Jeffrey pulls the Escalade to a stop beneath the portico and opens my door with his customary precision.
"Welcome home, Miss Holloway." His brown eyes flicker across my face, cataloguing the pout, the slumped shoulders,the damp compression gear clinging to a body that reeks of four hours of community center ice and the specific brand of despair that smells like frozen Gatorade and shattered optimism. "I should mention that there are guests in the house."
I sigh with the full weight of my twenty-four years.
"Great. Then I better get my musty-smelling self to the shower before Mother adds personal hygiene to her list of my failures as a daughter." I grab my gear bag from the trunk, slinging it over one shoulder with the resigned momentum of an athlete returning from a war nobody else acknowledges. "Thanks, Jeffrey."
He opens his mouth to continue, and I catch the slight furrow between his brows that indicates the information he is about to deliver is more significant than a standard guest notification.
But I am already moving. Already climbing the front steps with my bag bouncing against my hip and my sneakers leaving faint rubber marks on the imported marble that the cleaning staff will have to buff out later and my mother will add to the spreadsheet she maintains of my domestic infractions.
I am not in the mood.
Not for guests. Not for the performative hospitality that transforms our living room into a stage where my mother plays the role of gracious hostess and the rest of us function as supporting cast in a production nobody auditioned for. Not for the polished smiles and the careful small talk and the elaborate charade of pretending that this family is held together by affection rather than tax benefits and a shared property deed.
Such a fake fucking lifestyle.
I am halfway to the staircase when her voice catches me like a hook through the ribs.
"Sage Elowen Holloway."
Full name. All three words deployed with the clipped precision of a woman who treats her daughter's identitylike a legal summons. The syllables echo off the marble foyer, bouncing between the chandelier and the floor-to-ceiling mirrors that line the entrance hall, multiplying until it sounds like a courtroom full of Eleanoras pronouncing judgment in unison.
I stop.
My gear bag slides down my shoulder, catching at my elbow. My sneakers squeak against the marble as I pivot toward the living room doorway, where the warm glow of the interior spills across the threshold like a boundary between my world and hers.
And immediately, I catch the scent.
Alphas. Multiple. Their pheromones saturating the living room air with a density that seeps into the foyer like smoke under a closed door. Thick, cloying, layered in a way that suggests they have been occupying this space for a while, long enough for their combined territorial markers to soak into the upholstery and settle into the curtains and claim the room's atmosphere with the possessive certainty of men who believe any space they enter automatically belongs to them.

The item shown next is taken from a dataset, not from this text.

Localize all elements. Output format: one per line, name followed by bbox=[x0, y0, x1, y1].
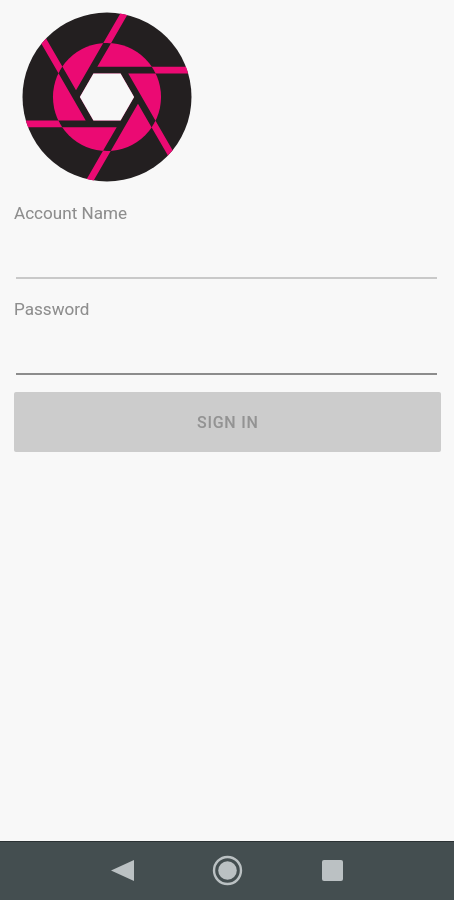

I roll my eyes. Hard enough that my optic nerves lodge a formal complaint.
My nose wrinkles involuntarily, and I fight to smooth it before crossing the threshold. The scent is not just Alpha. It is a specific variety. Stale tobacco smoke and overapplied cologne and the sour undertone of men whose biological dominance markers have been chemically supplemented by whatever synthetic pheromone booster is currently popular among Alphas who need assistance projecting authority they do not naturally possess.
Charming. We are hosting the tobacco aisle of a discount pharmacy.
I shuffle into the living room with all the enthusiasm of a prisoner entering a courtroom, my gear bag dangling from one arm, my compression shirt still damp with four hours of sweat, my hair plastered to my temples in dark, salt-stiffened streaks that have escaped the elastic band and are staging a rebellion against the very concept of presentability.